Appendix 5 – Kollsman Enhanced Vision System (EVS)

EVS meets the requirements of EFVS (Enhanced Flight Vision System) as defined in FAR 91.175.

Within the United States, flight crewmembers holding a U.S. licence may use EVS to meet the visibility requirements of Title 14 CFR Section 91.175 provided that vertical guidance with reference to an obstacle-free path is used.

Flight crewmember training must include a review of Title 14 CFR Section 91.175 and a review of the associated EVS AFM system description, limitations, and procedures.

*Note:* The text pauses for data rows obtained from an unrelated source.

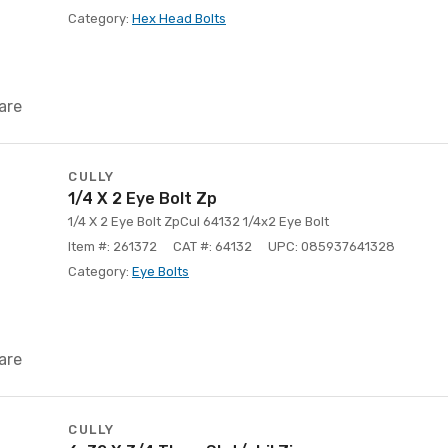
Category:
Hex Head Bolts
are
CULLY
1/4 X 2 Eye Bolt Zp
1/4 X 2 Eye Bolt ZpCul 64132 1/4x2 Eye Bolt
Item #: 261372
CAT #: 64132
UPC: 085937641328
Category:
Eye Bolts
are
CULLY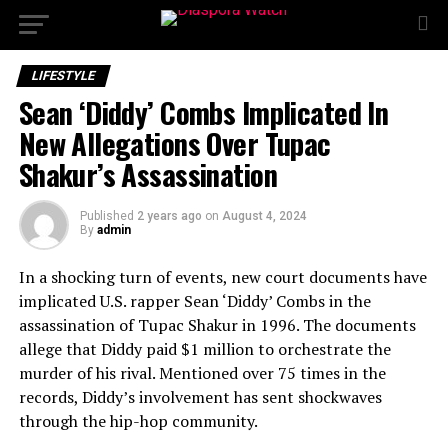
LIFESTYLE
Sean ‘Diddy’ Combs Implicated In
New Allegations Over Tupac
Shakur’s Assassination
Published
2 years ago
on
August 4, 2024
By
admin
In a shocking turn of events, new court documents have
implicated U.S. rapper Sean ‘Diddy’ Combs in the
assassination of Tupac Shakur in 1996. The documents
allege that Diddy paid $1 million to orchestrate the
murder of his rival. Mentioned over 75 times in the
records, Diddy’s involvement has sent shockwaves
through the hip-hop community.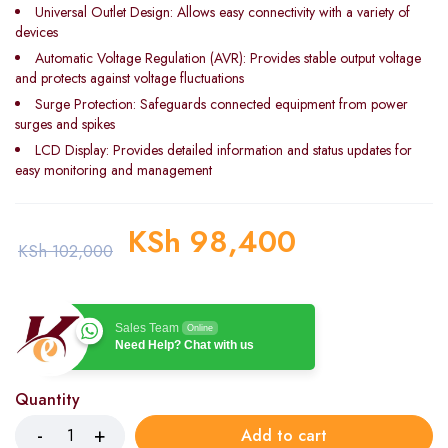
Universal Outlet Design: Allows easy connectivity with a variety of
devices
Automatic Voltage Regulation (AVR): Provides stable output voltage
and protects against voltage fluctuations
Surge Protection: Safeguards connected equipment from power
surges and spikes
LCD Display: Provides detailed information and status updates for
easy monitoring and management
KSh
98,400
KSh
102,000
Sales Team
Online
Need Help? Chat with us
Quantity
Add to cart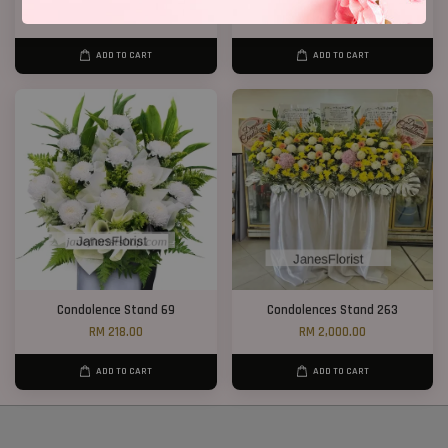
RM 550.00
RM 650.00
ADD TO CART
ADD TO CART
Condolence Stand 69
Condolences Stand 263
RM 218.00
RM 2,000.00
ADD TO CART
ADD TO CART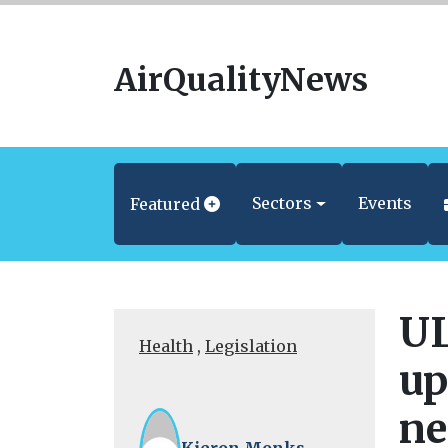
AirQualityNews
Sectors
Events
Featured
UL
Health
,
Legislation
up
ne
Kieron Monks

Note: The current Transport Canada Regulations CAR 602.128 does not allow this capability of using the EVS, while US operators may be permitted by FAR 91.175 to exercise this capability. An exemption to CAR 602.128 with appropriate conditions or an appropriate amendment to this regulation is necessary for a Canadian operator to exercise this capability.

Flight crewmember training must be accomplished using a level 'C' simulator, with a daylight visual display, or a level 'D' simulator that has been qualified by the National Simulator Program for EVS, or the aircraft. The OEB has determined that each pilot in command of an aircraft equipped with EVS shall receive a minimum of 4 hours of ground school training followed by a minimum of 2 hours of simulator training in the left seat of a level 'C', with a daylight visual display, or level 'D' simulator. An EVS equipped aircraft may also be used in lieu of a simulator for training. In-flight training shall consist of a minimum of 2 hours of flying in the left seat of the EVS equipped aircraft. The flight portion of the training shall consist of a minimum of two (2) day and two (2) night approaches each with vertical guidance.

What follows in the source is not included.